Although Industrial Park is generally referred to as a proletarian novel, moreover the first of the kind from Brazil, it’s really the social study of a poor working-class environment at the dawn of an economic crisis and a cruel dictatorship. Told from the perspective of an unconcerned observer, it brings to life a cast of chiefly young female characters who have to cope with being discriminated both as common workers and as women. In their actions, behaviour and speech they feel real and authentic most of the time. Only when the one or other of them “preaches” Communist ideology or calls upon her comrades to stand up for their rights, they lose their truthfulness. I could never help the impression that they – and the author herself lending them her voice – just parrot without much conviction the big words thought out by Soviet propagandists to spread class war as means to bring about a Communist World Revolution. Of course, this may well have been the intended effect, but for me it diminished the pleasure of the read considerably. The only rudimentary plot linking a series of scenes from everyday life that illustrate the typical hazards and struggles of hardworking women was a bit disappointing, too. The novel’s sparse prose abounds in dialogue and short, often incomplete sentences reminding of stage instructions that nonetheless create strong images and thus convey powerful atmosphere.

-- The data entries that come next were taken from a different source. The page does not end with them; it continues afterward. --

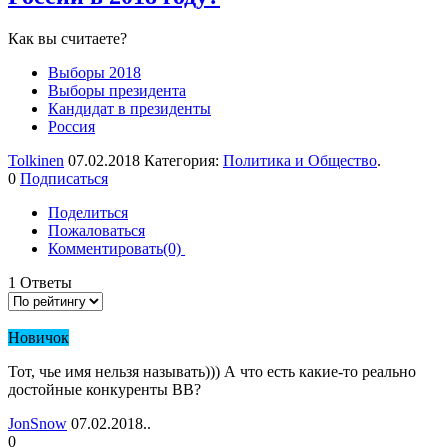
Как вы считаете?
Выборы 2018
Выборы президента
Кандидат в президенты
Россия
Tolkinen
07.02.2018 Категория:
Политика и Общество
.
0
Подписаться
Поделиться
Пожаловаться
Комментировать(0)
1
Ответы
Новичок
Тот, чье имя нельзя называть))) А что есть какие-то реально
достойные конкуренты ВВ?
JonSnow
07.02.2018..
0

Reading an original Brazilian Portuguese edition of Industrial Park by Patrícia Galvão was an exceedingly great challenge for me, but a translation just never feels the same. In the end, I even enjoyed this proletarian classic although I didn’t care at all for the Communist propaganda it contained. For me it was much more interesting to see how were the lives of poor working-class women in Brazil of the early 1930s, when the Great Depression cast its shadow over an already globalised world and Fascist ideologies spread in response to Soviet-style Bolshevism. Some of the story reminded me of another forgotten classic from the pen of a woman and with Communist overtones also, namely The Metal of the Dead by Concha Espina (»»» read my review) from 1920. Depicting the timeless struggles of the working poor, the latter and Industrial Park by Patrícia Galvão have lost none of their significance.